Andrew Rowson, asset management service lead from the East of England LGA has been working closely with Essex County Council and other partners to implement several schemes under the ‘East 17’ umbrella; an initiative which promotes collaborative working between the 17 local authorities in Essex.
One of these is the Essex Property Asset Map (EPAM), a low cost, cloud based online mapping solution which has been designed by public sector partners and the East of England LGA, and includes all local authority, police, fire, health and central government civil estate data.
EPAM allows all public sector partners to view and share each other’s information, together with basic asset attributes such as use and tenure. The map is also used to identify potential collaborative opportunities.
Mr. Rowson said: “This initiative has been really successful and fully aligns with the government agenda on collaborative working and transparency. It is starting to be rolled out across other counties as it has clearly demonstrated the benefits of fully exploiting their property assets and treating them on a commercial basis.”
The East of England LGA also provided support to Essex County Council’s successful bid to be a One Public Estate pilot council, undertaking a series of area locality reviews; collecting data on local authority assets and analysing what opportunities were present to make better use of sites.

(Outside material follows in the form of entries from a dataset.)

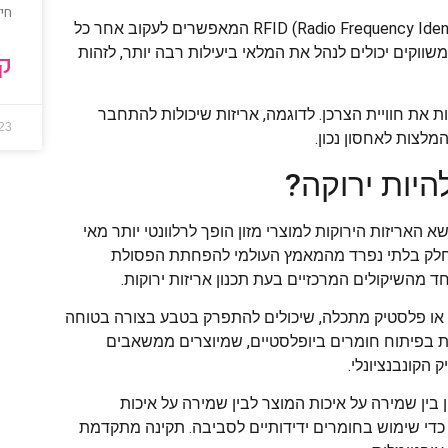
חיס
טכנולוגיה נוספת שמשנה את המשחק היא השימוש בתגי RFID (Radio Frequency Identification) המאפשרים לעקוב אחר כל
ע והאחסון של המוצר. בעזרת תגי RFID, יצרנים ומשווקים יכולים לנהל את המלאי ביעילות רבה יותר, לזהות
קר
ת את חוויית הצרכן. לדוגמה, אריזות שיכולות להתחבר
023
מלצות לאחסון נכון.
היות ירוקה?
 האריזות הירוקות למוצרי מזון הופך לרלוונטי יותר מאי
ות חלק בלתי נפרד מהמאמץ העולמי להפחתת הפסולת
 מהשיקולים המרכזיים בעת תכנון אריזות ירוקות.
 או פלסטיק מתכלה, שיכולים להתפרק בטבע בצורה בטוחה
ת בפיתוח חומרים ביופלסטיים, שמיוצרים ממשאבים
הקונבנציונלי.
בין שמירה על איכות המוצר לבין שמירה על איכות
ך כדי שימוש בחומרים ידידותיים לסביבה. תקינה מתקדמת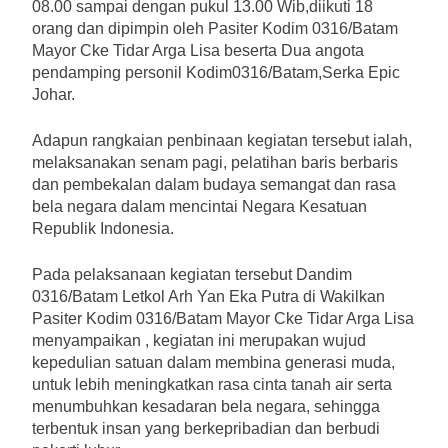
08.00 sampai dengan pukul 13.00 Wib,diikuti 18
orang dan dipimpin oleh Pasiter Kodim 0316/Batam
Mayor Cke Tidar Arga Lisa beserta Dua angota
pendamping personil Kodim0316/Batam,Serka Epic
Johar.
Adapun rangkaian penbinaan kegiatan tersebut ialah,
melaksanakan senam pagi, pelatihan baris berbaris
dan pembekalan dalam budaya semangat dan rasa
bela negara dalam mencintai Negara Kesatuan
Republik Indonesia.
Pada pelaksanaan kegiatan tersebut Dandim
0316/Batam Letkol Arh Yan Eka Putra di Wakilkan
Pasiter Kodim 0316/Batam Mayor Cke Tidar Arga Lisa
menyampaikan , kegiatan ini merupakan wujud
kepedulian satuan dalam membina generasi muda,
untuk lebih meningkatkan rasa cinta tanah air serta
menumbuhkan kesadaran bela negara, sehingga
terbentuk insan yang berkepribadian dan berbudi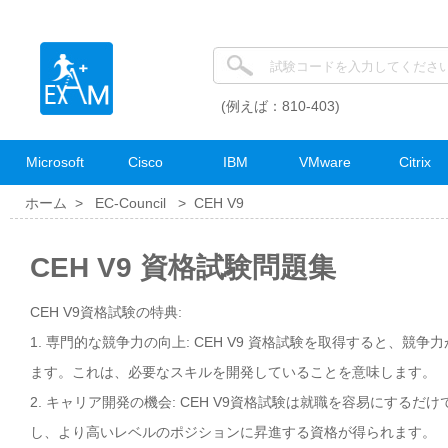
(例えば：810-403)
Microsoft
Cisco
IBM
VMware
Citrix
ホーム >
EC-Council
>
CEH V9
CEH V9 資格試験問題集
CEH V9資格試験の特典:
1. 専門的な競争力の向上: CEH V9 資格試験を取得すると、競
ます。これは、必要なスキルを開発していることを意味します。
2. キャリア開発の機会: CEH V9資格試験は就職を容易にす
し、より高いレベルのポジションに昇進する資格が得られます。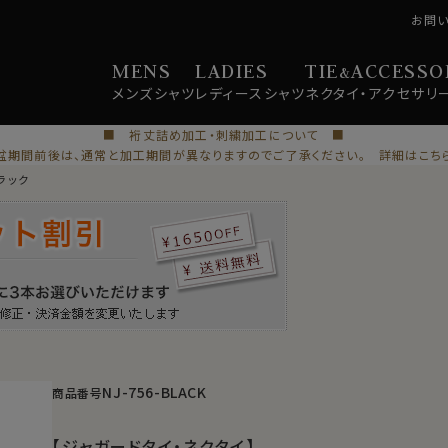
お問
MENS
LADIES
TIE
ACCESSO
&
メンズ
シャツ
レディース
シャツ
ネクタイ・
アクセサリ
■ 裄丈詰め加工・刺繍加工について ■
盆期間前後は、通常と加工期間が異なりますのでご了承ください。 詳細はこち
ラック
NJ-756-BLACK
商品番号
【ジャガードタイ・ネクタイ】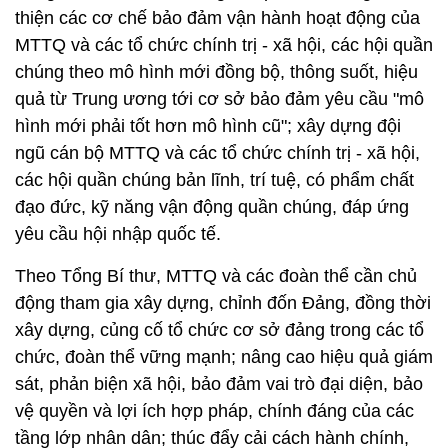
thiện các cơ chế bảo đảm vận hành hoạt động của
MTTQ và các tổ chức chính trị - xã hội, các hội quần
chúng theo mô hình mới đồng bộ, thông suốt, hiệu
quả từ Trung ương tới cơ sở bảo đảm yêu cầu "mô
hình mới phải tốt hơn mô hình cũ"; xây dựng đội
ngũ cán bộ MTTQ và các tổ chức chính trị - xã hội,
các hội quần chúng bản lĩnh, trí tuệ, có phẩm chất
đạo đức, kỹ năng vận động quần chúng, đáp ứng
yêu cầu hội nhập quốc tế.
Theo Tổng Bí thư, MTTQ và các đoàn thể cần chủ
động tham gia xây dựng, chỉnh đốn Đảng, đồng thời
xây dựng, củng cố tổ chức cơ sở đảng trong các tổ
chức, đoàn thể vững mạnh; nâng cao hiệu quả giám
sát, phản biện xã hội, bảo đảm vai trò đại diện, bảo
vệ quyền và lợi ích hợp pháp, chính đáng của các
tầng lớp nhân dân; thúc đẩy cải cách hành chính,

An area locality review was conducted in Epping Forest using the EPAM system and comprised six steps; a desktop review, fieldwork, analysis, workshop, actions and reporting, which took less than three weeks.
Around 150 sites were inspected and analysed and as a result, some 20 opportunities were identified as having good potential either to be sites for housing and creating a commercial revenue stream or for improved use.
Glen Chipp, Epping Forest’s Chief Executive said “To support the one public estate programme in Essex our district council elected to be a pilot area for a locality review and this has generated a host of new opportunities. I’m hopeful that working with partners we can now translate them into results on the ground”.
Mr Rowson added: “Better management of estates can positively affect the growth agenda and provide social benefits such as an increase in available housing for councils. These area locality reviews are now being rolled out across other local authorities in Essex and councils are seeing immediate results from collecting, sharing and using asset data.”
In Cambridgeshire, public sector organisations have been participating in a programme called Making Assets Count (MAC). This programme brings the organisations together in partnership with the key objectives of reducing the cost of property occupation and using their combined property portfolio more effectively.
In St Ives, a particularly effective initiative saw Cambridgeshire County Council's Adult Day Service relocate from their small, privately-leased premises into the town's Police Station, a building of which only around one-third was being used by the Police.
As a result of sharing the building and reducing their costs, the Adult Day Care Service are now able to provide more services to the community and savings made through a reduction in revenue costs reduces the burden on other public services.
On the successes of MAC, David Bethell from the MAC Partnership said: “The partners throughout Cambridgeshire have taken time to nurture their relationships and have created a solid foundation on which the partnership is based. By working together and looking at the bigger picture it became clear that sharing property and facilities was a much smarter way of working.
“Although this is a long game we hope to start seeing revenue savings of around 20% and much more efficient estate management, resulting in better services for the people of Cambridgeshire.”
The Asset Management Master class took place on 26th September at West Suffolk House and delegates enjoyed presentations from Glen Chipp, Chief Executive, Epping Forest District Council, Andrew Rowe from Concertus, and John Harrison, Executive Director Resources, Peterborough City Council amongst others.
Councillor Richard Stay who is chairman of the East of England LGA’s Improvement Panel and chaired the master class said “I was impressed with the range of initiatives taking place across our region and pleased to see the progress councils are making in this vital area of asset management. We will be working as hard as we can to ensure they get the support they need to do even more”.